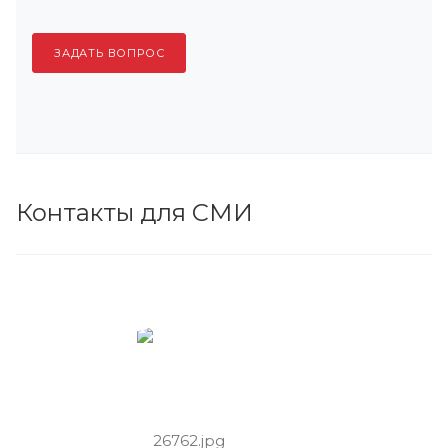
ЗАДАТЬ ВОПРОС
Контакты для СМИ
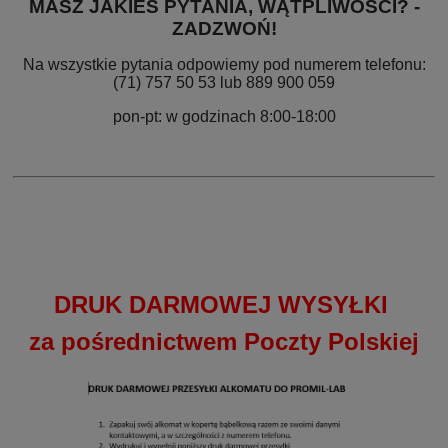
MASZ JAKIEŚ PYTANIA, WĄTPLIWOŚCI? -
ZADZWOŃ!
Na wszystkie pytania odpowiemy pod numerem telefonu:
(71) 757 50 53 lub 889 900 059
pon-pt: w godzinach 8:00-18:00
DRUK DARMOWEJ WYSYŁKI
za pośrednictwem Poczty Polskiej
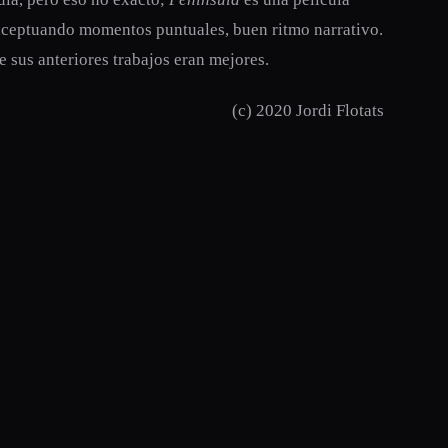
exceptuando momentos puntuales, buen ritmo narrativo.
sus anteriores trabajos eran mejores.
(c) 2020 Jordi Flotats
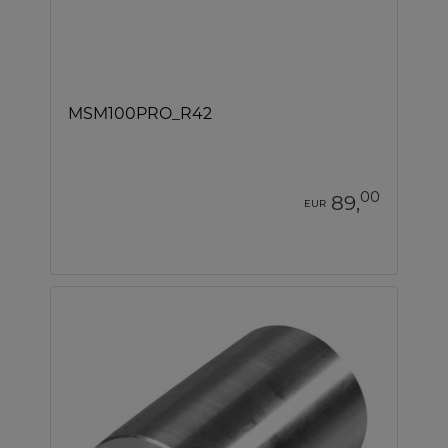
MSM100PRO_R42
00
89,
EUR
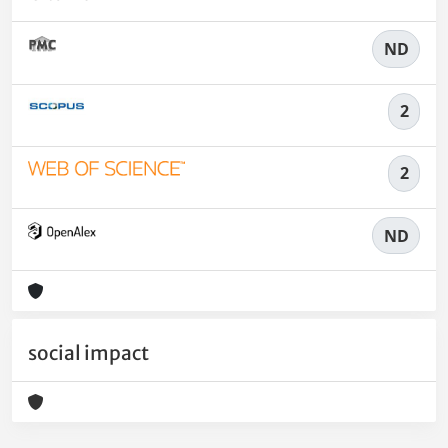
ND
2
2
ND
social impact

• • • • • • •

-- Your goal --
Omit the pictures and output all of the other material exactly.

-- Reply to the exercise --
ЗАДАТЬ ВОПРОС
Контакты для СМИ
MASZ JAKIEŚ PYTANIA, WĄTPLIWOŚCI? -
ZADZWOŃ!
Na wszystkie pytania odpowiemy pod numerem telefonu:
(71) 757 50 53 lub 889 900 059
pon-pt: w godzinach 8:00-18:00
DRUK DARMOWEJ WYSYŁKI
za pośrednictwem Poczty Polskiej
exceptuando momentos puntuales, buen ritmo narrativo.
sus anteriores trabajos eran mejores.
(c) 2020 Jordi Flotats
MSM100PRO_R42
00
89,
EUR
ND
2
2
ND
social impact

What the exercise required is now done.